Ou seja, em uma palavra: a absoluta secularização da vida dos povos.

f) Na ordem dos fatos, o liberalismo é um conjunto de obras e conseqüências que se inspiram naqueles princípios e seus corolários ou deles resultam. Exemplos:

● as perseguições à Igreja, às ordens religiosas, aos símbolos católicos;
● o indiferentismo religioso e o ateísmo;
● a guerra sistemática ao Catolicismo e a todas as suas sagradas tradições (como o matrimônio) em todos os meios de comunicação, em todas as artes;
● sistemas filosóficos e artísticos crescentemente anticristãos: racionalismo, idealismo, romantismo, existencialismo, marxismo, etc.;
● licenciosidade ou libertinagem moral crescente, com diversões e costumes cada vez mais bestiais;
● violência crescente (até entre pais e filhos e, sobretudo, contra o feto) e a crescente corrupção dos povos, do poder público e da economia;
● decadência cultural e civilizacional aguda;
● o capitalismo e o comunismo, ambos sistemas econômicos decorrentes do pecado liberal da avareza ou ganância, e que tendem a desagregar a família e tirar ao homem o tempo para a religião e a contemplação, transformando-o em peça de um enorme e impessoal maquinismo;
● o crescente domínio das mentes pela propaganda política, que é o motor mesmo da democracia liberal, e pela propaganda econômica, que é o motor mesmo do reino das megacorporações capitalistas, da grande indústria vinculada ao capital financeiro, dos fundos de pensão e da rede cada dia mais vasta e estreita das ONGs;
● enfim, o mundo atual, ou seja: a fusão da mega-economia capitalista com métodos neo-esquerdistas de gestão e governo, tudo condimentado pelo “é proibido proibir” do Maio de 68 francês e tendente a um governo mundial (ou, em termos escatológicos, a preparar a vinda do reino do Anticristo).

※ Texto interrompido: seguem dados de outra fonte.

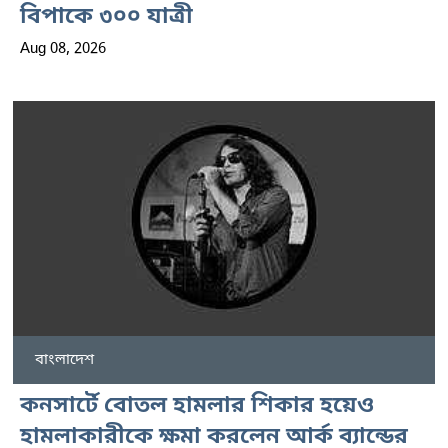
বিপাকে ৩০০ যাত্রী
Aug 08, 2026
বাংলাদেশ
কনসার্টে বোতল হামলার শিকার হয়েও
হামলাকারীকে ক্ষমা করলেন আর্ক ব্যান্ডের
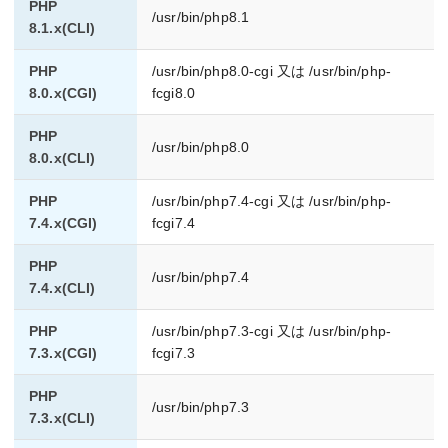
PHP
/usr/bin/php8.1
8.1.x(CLI)
PHP
/usr/bin/php8.0-cgi 又は /usr/bin/php-
8.0.x(CGI)
fcgi8.0
PHP
/usr/bin/php8.0
8.0.x(CLI)
PHP
/usr/bin/php7.4-cgi 又は /usr/bin/php-
7.4.x(CGI)
fcgi7.4
PHP
/usr/bin/php7.4
7.4.x(CLI)
PHP
/usr/bin/php7.3-cgi 又は /usr/bin/php-
7.3.x(CGI)
fcgi7.3
PHP
/usr/bin/php7.3
7.3.x(CLI)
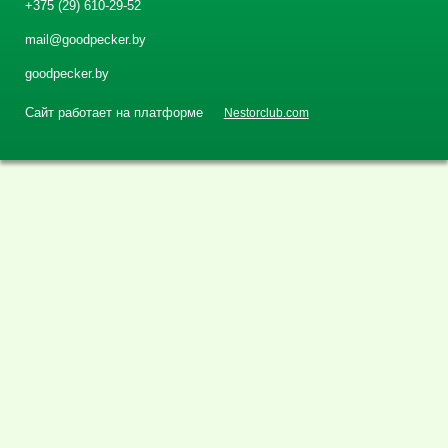
+375 (29) 610-29-52
mail@goodpecker.by
goodpecker.by
Сайт работает на платформе
Nestorclub.com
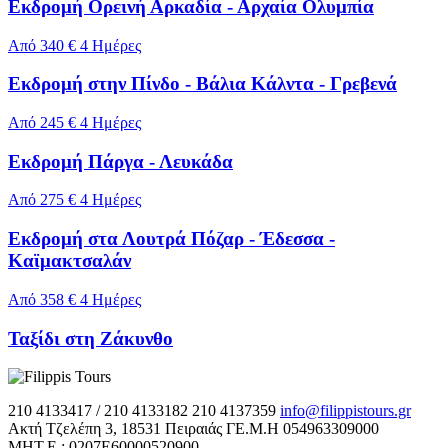
Εκδρομή Ορεινή Αρκαδία - Αρχαία Ολυμπία
Από
340 €
4 Ημέρες
Εκδρομή στην Πίνδο - Βάλια Κάλντα - Γρεβενά
Από
245 €
4 Hμέρες
Εκδρομή Πάργα - Λευκάδα
Από
275 €
4 Hμέρες
Εκδρομή στα Λουτρά Πόζαρ - Έδεσσα -
Καϊμακτσαλάν
Από
358 €
4 Ημέρες
Ταξίδι στη Ζάκυνθο
210 4133417 / 210 4133182
210 4137359
info@filippistours.gr
Ακτή Τζελέπη 3, 18531 Πειραιάς
ΓΕ.Μ.Η 054963309000
ΜΗΤ.Ε : 0207Ε60000520900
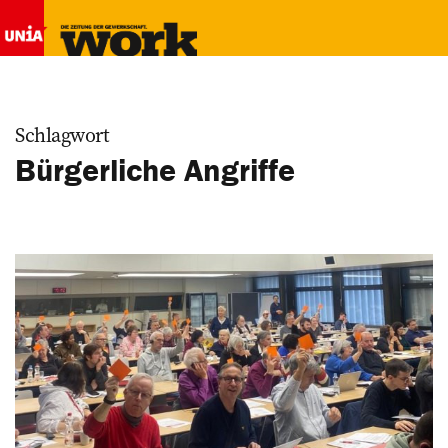
Schlagwort
Bürgerliche Angriffe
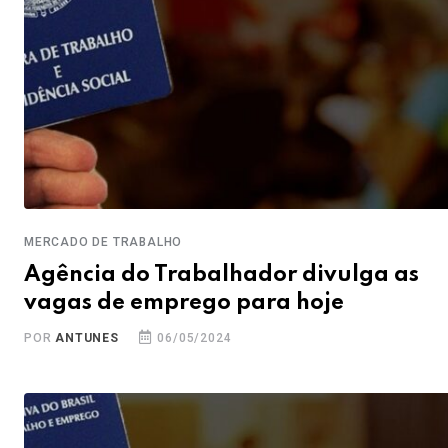
MERCADO DE TRABALHO
Agência do Trabalhador divulga as
vagas de emprego para hoje
POR
ANTUNES
06/05/2024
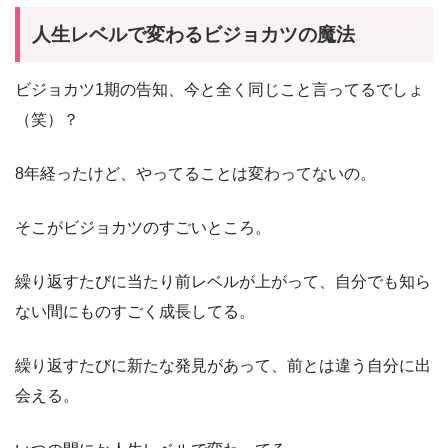
人生レベルで変わるビジョカツの魔法
ビジョカツ1期の告知、今と全く同じこと言ってるでしょ
（笑）？
8年経ったけど、やってることは変わってないの。
そこがビジョカツのすごいところ。
繰り返すたびに当たり前レベルが上がって、自分でも知ら
ない間にものすごく成長してる。
繰り返すたびに新たな発見があって、前とは違う自分に出
会える。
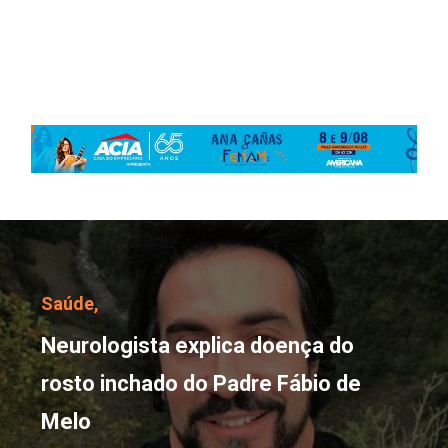
Neurologista explica do
Saúde,
Neurologista explica doença do
rosto inchado do Padre Fábio de
Melo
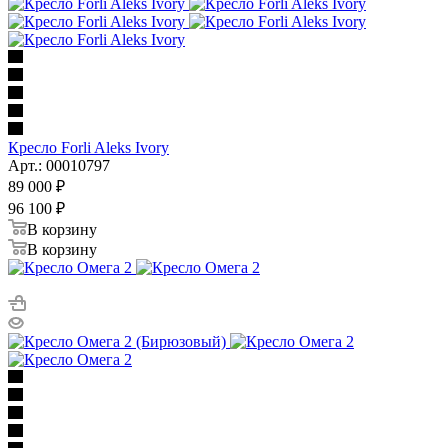
Кресло Forli Aleks Ivory
Арт.: 00010797
89 000
₽
96 100
₽
В корзину
В корзину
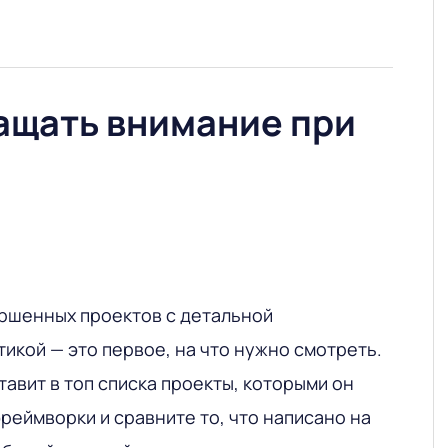
ащать внимание при
ершенных проектов с детальной
икой — это первое, на что нужно смотреть.
авит в топ списка проекты, которыми он
фреймворки и сравните то, что написано на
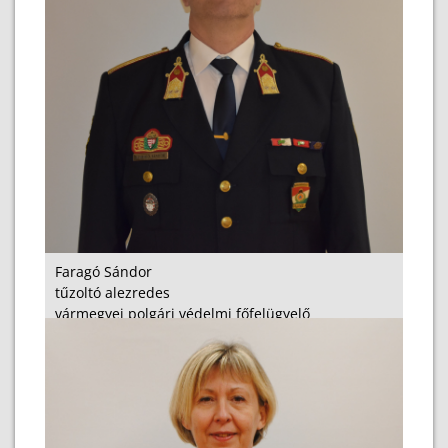
Faragó Sándor
tűzoltó alezredes
vármegyei polgári védelmi főfelügyelő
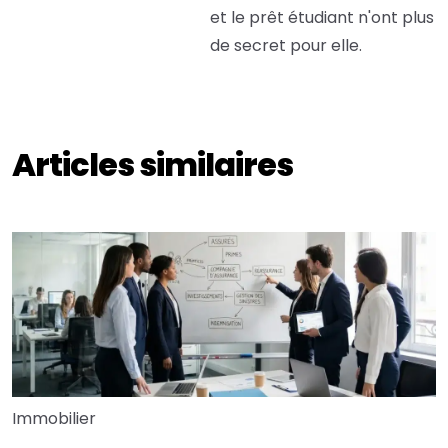
et le prêt étudiant n'ont plus
de secret pour elle.
Articles similaires
Immobilier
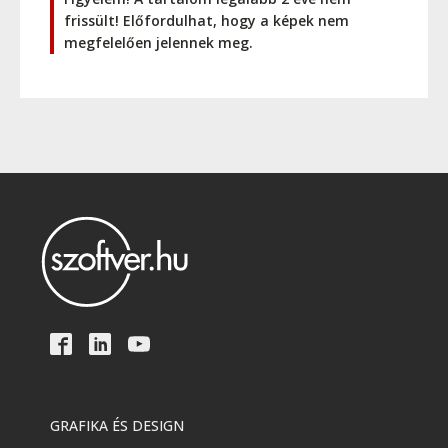
frissült! Előfordulhat, hogy a képek nem
megfelelően jelennek meg.
GRAFIKA ÉS DESIGN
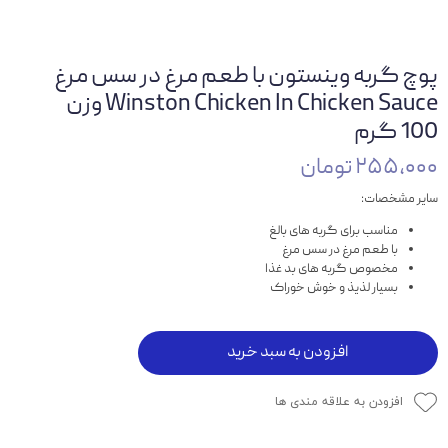
پوچ گربه وینستون با طعم مرغ در سس مرغ
Winston Chicken In Chicken Sauce وزن
100 گرم
۲۵۵,۰۰۰ تومان
سایر مشخصات:
مناسب برای گربه های بالغ
با طعم مرغ در سس مرغ
مخصوص گربه های بد غذا
بسیار لذیذ و خوش خوراک
افزودن به سبد خرید
افزودن به علاقه مندی ها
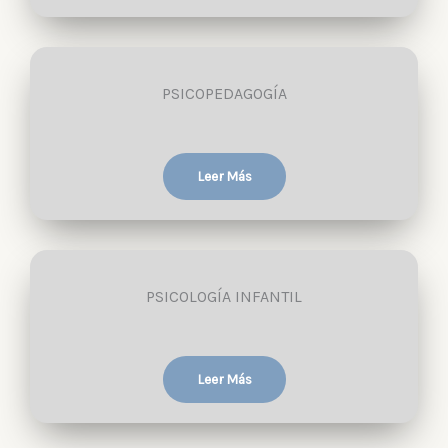
PSICOPEDAGOGÍA
Leer Más
PSICOLOGÍA INFANTIL
Leer Más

Mas também no campo especulativo filosófico-teológico o liberalismo tem suas origens e importantes conseqüências:

● origina-se ele, por um lado, no De Monarchia de Dante, como tantas vezes já o dissemos; mas, por outro lado, no sistema de Duns Scot e sua hipertrofia da vontade em detrimento do intelecto, e no de seu discípulo Guilherme de Ockham, com sua navalha que corta o que é propriamente precípuo no intelecto humano; desses dois homens medievais decorre toda a sucessão psicopatológica de Descartes, Malebranche, Hume, Kant, Hegel, Marx, Husserl, etc.;

● tudo isso redunda num ensino da filosofia e da teologia (e de sua história) em aparência eclético, mas de fundo antitomista e pois anticatólico — como o diz o próprio magistério da Igreja.

Pois bem, por tudo isso é que, ainda com o objetivo de lutar com todas as nossas forças e capacidades contra a praga do liberalismo, e sempre, no tocante à teologia, com a humildade de repetidores de segundo grau de Santo Tomás e seus auxiliares, é que proximamente começaremos a ministrar: 1) um curso de história da filosofia do ângulo tomista; 2) diversos cursos sobre o tomismo. Logo daremos detalhes aqui, no blog.